When it comes to nutritional value, grasses are probably the world’s most important plant family. All our cereals, including maize, wheat, sorghum, rye, millet, rice, barley and sugarcane are grasses. Grasses also provide fodder for animals that supply us with meat, leather and milk. Within the South African agricultural sector, cereal accounted for about 30% of total gross agricultural production in the country in 2017, with total output of 18.6 million tonnes for wheat and maize in 2020-21 (Agriseta 2019; Lyddon 2021). Besides food, grasses are also cultivated for lawns, landscaping, erosion control, scaffolding and furniture (e.g. bamboos) and the production of biofuel (Gibbs Russell 1988; Clark & Poll 1996).
Grasses also produce a peculiar-looking microscopic plant particle in the form of mineralized silicon dioxide (Metcalfe 1960; Piperno 2006) (Figure. 1).

Known as phytoliths (Gr. phyto = plant & lithos = stone) these silica bodies are very tough and hardy and can remain intact in soils and sediments for hundreds of thousands, or even millions of years, long after their grassy host has died and disappeared. Not only do they preserve well, grass phytoliths are also very diagnostic and identifiable (Rossouw 2009; Rossouw and Scott 2011). These oddly-shaped silica bodies occur primarily in leafs and stems of grasses and are so small that a microscope is required to study them. They are formed in grass silica short cells, which are specialized silica cells or idioblasts, found in both C3 – and C4 – type grasses. It is located in the costal and intercostal zones of the leaf epidermis, overlying the vascular bundles and their associated sclerenchyma (Metcalfe 1960; Kok 1968) (Figure. 2).

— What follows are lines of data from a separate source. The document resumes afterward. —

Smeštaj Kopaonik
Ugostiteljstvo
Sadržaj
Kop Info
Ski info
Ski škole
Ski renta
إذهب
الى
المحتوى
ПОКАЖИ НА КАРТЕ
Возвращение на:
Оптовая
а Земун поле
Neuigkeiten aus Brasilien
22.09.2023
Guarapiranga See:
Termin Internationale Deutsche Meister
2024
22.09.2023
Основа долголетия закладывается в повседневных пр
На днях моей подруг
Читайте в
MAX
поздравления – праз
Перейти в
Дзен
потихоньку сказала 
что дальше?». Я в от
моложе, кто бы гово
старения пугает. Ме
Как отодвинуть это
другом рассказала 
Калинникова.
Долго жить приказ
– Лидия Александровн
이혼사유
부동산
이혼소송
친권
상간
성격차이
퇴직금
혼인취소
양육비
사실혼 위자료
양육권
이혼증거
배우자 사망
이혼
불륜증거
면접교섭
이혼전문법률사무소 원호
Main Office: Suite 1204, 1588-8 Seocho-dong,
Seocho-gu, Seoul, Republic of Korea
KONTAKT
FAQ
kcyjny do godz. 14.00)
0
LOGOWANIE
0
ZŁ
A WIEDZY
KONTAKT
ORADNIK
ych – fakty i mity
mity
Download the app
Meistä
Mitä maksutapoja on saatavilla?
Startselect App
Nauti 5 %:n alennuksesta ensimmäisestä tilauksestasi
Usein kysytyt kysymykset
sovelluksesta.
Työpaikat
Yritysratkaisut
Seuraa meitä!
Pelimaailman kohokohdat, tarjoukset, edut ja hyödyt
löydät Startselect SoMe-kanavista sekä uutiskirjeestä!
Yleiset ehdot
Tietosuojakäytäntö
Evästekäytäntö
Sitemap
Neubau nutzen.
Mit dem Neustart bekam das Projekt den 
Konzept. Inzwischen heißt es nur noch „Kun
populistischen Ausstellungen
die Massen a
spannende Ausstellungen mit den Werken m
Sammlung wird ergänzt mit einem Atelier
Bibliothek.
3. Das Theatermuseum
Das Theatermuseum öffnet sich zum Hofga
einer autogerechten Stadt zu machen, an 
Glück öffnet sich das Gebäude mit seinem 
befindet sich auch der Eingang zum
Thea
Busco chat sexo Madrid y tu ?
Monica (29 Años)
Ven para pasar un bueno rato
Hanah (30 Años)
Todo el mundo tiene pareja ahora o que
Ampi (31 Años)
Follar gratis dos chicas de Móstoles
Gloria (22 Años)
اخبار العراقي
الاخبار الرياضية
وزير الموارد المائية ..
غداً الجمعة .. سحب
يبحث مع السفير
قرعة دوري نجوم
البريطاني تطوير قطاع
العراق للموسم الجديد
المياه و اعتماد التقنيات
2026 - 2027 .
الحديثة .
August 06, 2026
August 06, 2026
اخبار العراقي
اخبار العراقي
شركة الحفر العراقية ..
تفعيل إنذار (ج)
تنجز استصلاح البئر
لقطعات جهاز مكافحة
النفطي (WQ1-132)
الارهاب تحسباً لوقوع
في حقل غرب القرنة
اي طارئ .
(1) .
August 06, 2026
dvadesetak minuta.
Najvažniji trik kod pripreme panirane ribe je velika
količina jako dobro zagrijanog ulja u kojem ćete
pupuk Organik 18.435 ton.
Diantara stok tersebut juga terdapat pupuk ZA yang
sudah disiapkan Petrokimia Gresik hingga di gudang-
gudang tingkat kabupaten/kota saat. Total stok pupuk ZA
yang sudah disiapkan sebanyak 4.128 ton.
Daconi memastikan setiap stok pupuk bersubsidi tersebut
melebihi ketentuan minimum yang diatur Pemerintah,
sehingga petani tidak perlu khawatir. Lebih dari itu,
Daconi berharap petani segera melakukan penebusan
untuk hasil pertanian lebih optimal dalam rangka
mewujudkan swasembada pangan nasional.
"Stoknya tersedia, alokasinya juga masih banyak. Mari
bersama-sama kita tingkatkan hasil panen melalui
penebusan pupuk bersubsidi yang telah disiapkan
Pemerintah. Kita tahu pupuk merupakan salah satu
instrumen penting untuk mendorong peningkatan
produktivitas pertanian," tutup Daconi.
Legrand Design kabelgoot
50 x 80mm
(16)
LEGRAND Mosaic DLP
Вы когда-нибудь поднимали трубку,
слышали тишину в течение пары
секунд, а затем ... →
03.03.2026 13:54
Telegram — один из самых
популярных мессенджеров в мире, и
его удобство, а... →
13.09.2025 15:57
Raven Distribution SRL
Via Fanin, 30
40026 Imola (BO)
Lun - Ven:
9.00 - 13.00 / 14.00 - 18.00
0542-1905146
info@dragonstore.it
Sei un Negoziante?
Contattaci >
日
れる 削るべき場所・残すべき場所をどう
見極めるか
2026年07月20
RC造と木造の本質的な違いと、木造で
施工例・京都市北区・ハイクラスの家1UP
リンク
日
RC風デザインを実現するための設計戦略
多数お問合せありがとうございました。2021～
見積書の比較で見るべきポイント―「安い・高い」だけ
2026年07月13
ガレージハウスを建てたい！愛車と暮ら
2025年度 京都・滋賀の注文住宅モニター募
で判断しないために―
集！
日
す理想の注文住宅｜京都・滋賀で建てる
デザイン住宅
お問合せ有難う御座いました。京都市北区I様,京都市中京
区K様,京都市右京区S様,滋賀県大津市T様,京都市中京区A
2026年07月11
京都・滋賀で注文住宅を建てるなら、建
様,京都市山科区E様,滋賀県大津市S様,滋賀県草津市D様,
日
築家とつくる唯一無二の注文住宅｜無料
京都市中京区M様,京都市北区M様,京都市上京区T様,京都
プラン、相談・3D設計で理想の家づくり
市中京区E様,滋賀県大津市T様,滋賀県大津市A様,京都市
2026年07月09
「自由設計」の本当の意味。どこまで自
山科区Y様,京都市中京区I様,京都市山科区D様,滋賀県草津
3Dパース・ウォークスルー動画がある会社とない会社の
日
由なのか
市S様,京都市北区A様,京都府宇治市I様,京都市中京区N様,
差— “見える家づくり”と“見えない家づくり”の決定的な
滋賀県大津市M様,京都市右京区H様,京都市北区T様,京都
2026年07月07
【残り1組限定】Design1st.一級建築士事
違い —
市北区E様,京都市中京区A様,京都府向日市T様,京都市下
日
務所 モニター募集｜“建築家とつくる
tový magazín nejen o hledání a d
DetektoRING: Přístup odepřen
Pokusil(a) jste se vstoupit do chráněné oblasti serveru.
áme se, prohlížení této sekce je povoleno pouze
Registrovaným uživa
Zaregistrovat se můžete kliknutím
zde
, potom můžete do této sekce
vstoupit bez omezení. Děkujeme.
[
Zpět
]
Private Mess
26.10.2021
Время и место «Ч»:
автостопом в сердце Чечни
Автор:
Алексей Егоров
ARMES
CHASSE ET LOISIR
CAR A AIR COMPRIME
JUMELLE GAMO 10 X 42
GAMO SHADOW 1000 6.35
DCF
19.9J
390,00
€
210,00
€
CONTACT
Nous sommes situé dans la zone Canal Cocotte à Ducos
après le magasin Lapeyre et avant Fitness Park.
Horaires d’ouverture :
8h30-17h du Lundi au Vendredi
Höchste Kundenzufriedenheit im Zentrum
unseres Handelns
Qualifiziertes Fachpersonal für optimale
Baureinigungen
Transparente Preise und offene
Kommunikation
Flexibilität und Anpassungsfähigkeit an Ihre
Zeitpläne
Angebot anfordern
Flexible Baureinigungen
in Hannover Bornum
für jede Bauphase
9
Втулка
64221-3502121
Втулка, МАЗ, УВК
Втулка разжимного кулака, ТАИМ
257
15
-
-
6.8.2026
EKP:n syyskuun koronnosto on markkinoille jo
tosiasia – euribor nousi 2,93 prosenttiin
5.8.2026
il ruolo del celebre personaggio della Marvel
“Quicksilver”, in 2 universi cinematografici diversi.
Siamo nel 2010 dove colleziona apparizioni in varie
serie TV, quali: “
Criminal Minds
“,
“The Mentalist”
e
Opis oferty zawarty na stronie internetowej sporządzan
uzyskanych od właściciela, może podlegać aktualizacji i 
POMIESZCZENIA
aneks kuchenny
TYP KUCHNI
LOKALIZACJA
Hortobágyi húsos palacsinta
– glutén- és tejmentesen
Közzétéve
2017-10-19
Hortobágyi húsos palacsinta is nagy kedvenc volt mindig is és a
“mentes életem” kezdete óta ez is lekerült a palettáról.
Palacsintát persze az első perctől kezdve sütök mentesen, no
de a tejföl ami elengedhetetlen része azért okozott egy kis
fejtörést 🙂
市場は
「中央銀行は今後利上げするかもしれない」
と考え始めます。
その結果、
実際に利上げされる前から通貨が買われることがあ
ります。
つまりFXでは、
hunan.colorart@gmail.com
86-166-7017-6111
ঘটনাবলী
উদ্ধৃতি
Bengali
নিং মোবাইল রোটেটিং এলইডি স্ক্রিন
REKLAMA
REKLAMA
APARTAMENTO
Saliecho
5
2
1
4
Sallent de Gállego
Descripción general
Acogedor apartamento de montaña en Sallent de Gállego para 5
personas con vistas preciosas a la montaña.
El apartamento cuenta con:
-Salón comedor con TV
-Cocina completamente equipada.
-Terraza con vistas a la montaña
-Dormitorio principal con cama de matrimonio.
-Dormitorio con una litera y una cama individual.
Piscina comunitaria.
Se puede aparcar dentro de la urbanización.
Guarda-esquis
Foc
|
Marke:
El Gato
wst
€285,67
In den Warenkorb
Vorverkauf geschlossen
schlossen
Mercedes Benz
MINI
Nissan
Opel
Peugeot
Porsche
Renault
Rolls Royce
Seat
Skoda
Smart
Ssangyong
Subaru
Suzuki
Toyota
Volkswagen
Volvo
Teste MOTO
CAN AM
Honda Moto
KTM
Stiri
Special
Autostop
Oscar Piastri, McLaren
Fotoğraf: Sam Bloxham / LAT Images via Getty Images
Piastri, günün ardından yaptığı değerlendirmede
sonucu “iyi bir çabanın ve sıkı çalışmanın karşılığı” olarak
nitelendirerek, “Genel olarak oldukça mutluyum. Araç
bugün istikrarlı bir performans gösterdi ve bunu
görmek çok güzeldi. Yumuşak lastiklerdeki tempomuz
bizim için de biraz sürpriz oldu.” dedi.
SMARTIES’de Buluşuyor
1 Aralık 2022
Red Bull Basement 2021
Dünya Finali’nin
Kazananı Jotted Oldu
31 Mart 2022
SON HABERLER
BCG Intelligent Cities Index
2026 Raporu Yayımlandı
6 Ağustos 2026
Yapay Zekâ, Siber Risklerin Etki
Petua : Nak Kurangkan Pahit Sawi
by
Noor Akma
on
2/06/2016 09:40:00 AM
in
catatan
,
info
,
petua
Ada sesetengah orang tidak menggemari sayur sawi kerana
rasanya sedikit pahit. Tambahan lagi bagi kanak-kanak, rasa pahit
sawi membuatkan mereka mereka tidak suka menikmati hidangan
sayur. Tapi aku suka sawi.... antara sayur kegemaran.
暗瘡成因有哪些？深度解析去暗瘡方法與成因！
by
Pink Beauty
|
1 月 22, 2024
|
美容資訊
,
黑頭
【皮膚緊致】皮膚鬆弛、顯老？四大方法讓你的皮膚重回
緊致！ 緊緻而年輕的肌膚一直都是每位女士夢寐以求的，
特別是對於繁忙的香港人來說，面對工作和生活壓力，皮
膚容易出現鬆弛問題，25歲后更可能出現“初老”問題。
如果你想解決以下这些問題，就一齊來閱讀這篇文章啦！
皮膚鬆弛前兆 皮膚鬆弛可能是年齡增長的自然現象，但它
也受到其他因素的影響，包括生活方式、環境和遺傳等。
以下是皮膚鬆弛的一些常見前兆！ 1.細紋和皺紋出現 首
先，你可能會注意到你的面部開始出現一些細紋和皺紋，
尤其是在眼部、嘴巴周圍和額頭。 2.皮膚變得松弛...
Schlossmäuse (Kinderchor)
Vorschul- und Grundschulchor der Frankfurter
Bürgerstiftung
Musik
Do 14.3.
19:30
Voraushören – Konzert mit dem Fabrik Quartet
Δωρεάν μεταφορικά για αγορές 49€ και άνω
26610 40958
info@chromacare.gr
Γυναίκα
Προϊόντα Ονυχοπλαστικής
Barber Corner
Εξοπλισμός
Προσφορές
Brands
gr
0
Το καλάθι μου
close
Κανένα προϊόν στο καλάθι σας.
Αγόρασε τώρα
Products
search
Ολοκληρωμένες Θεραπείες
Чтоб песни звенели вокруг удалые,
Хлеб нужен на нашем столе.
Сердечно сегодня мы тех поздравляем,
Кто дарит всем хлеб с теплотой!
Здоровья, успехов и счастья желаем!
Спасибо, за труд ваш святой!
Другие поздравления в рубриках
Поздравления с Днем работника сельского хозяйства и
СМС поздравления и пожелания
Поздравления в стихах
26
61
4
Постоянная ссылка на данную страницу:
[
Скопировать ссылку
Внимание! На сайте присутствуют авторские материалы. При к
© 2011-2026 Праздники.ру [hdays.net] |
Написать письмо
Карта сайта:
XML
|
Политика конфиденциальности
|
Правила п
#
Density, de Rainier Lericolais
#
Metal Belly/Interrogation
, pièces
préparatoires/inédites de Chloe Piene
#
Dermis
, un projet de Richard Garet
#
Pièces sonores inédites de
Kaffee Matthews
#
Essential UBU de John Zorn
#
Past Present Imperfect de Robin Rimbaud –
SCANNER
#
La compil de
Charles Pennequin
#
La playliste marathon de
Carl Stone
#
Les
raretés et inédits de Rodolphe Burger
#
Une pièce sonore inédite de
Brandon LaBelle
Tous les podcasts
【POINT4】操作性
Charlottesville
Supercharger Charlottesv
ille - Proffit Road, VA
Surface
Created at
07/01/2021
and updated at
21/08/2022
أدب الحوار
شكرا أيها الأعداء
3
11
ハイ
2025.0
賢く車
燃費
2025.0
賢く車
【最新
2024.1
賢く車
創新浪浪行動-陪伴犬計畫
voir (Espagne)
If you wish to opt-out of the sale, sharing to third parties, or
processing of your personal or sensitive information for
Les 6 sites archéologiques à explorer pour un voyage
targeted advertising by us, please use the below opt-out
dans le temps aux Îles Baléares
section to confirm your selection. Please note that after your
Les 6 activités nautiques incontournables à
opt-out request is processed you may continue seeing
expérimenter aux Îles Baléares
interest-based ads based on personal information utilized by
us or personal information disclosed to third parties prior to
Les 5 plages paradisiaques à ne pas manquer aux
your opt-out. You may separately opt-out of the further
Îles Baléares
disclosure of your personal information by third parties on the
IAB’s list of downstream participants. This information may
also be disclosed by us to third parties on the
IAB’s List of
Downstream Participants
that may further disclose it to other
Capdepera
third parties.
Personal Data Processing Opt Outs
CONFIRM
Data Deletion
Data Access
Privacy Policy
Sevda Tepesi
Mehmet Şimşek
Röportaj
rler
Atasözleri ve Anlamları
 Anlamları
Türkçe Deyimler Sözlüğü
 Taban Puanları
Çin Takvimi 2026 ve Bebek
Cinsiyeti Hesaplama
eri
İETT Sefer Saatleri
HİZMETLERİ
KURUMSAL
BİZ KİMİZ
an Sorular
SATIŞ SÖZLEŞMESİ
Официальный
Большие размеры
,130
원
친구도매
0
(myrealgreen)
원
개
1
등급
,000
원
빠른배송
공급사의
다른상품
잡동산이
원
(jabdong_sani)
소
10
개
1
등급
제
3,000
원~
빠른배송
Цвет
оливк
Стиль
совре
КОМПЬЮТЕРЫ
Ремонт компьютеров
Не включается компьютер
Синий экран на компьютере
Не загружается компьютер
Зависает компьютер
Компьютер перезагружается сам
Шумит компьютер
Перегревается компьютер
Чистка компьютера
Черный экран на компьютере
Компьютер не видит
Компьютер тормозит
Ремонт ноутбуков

Their size generally varies between 5 and 40 micron in length (1 micron = 1 thousandth of a millimetre) and their shape can tell us something about the ecological niche of the grass that produces it; for example, whether it is from a water-loving or arid adapted species, or a species that prefers to grow in winter-rainfall or summer-rainfall regions (Rossouw 2016). This is because the distribution of grasses is primarily linked to growing season temperature, which seems to account for the geographic distribution of C3 and C4 grasses (Vogel et al. 1978; Ellis et al. 1980; Cerling et. al. 1997; Ehleringer et al. 1991, Ehleringer et al. 1997; Sage 2004). C3 and C4 respectively refer to three-carbon and four-carbon molecules being the first products in photosynthesis (Ehleringer and Monson 1993). They represent two photosynthetic pathways that exist among grasses – the ancestral C3 (Calvin–Benson) photosynthetic pathway, which is utilized by grasses generally thriving under cool, dry to mesic winter-rainfall conditions, and the C4 (Hatch–Slack) photosynthetic pathway, which favour elevated temperatures during the growing season (Vogel et al. 1978; Ellis et al. 1980).
Although grass silica short cells comprise only a portion of the total siliceous residue and have restricted distributions within grasses, they provide the most taxonomically useful types of grass phytoliths (Twiss et al. 1969, Mulholland 1989; Fredlund and Tieszen 1997; Rossouw and Scott 2011; Rossouw 2016) (Figure. 3).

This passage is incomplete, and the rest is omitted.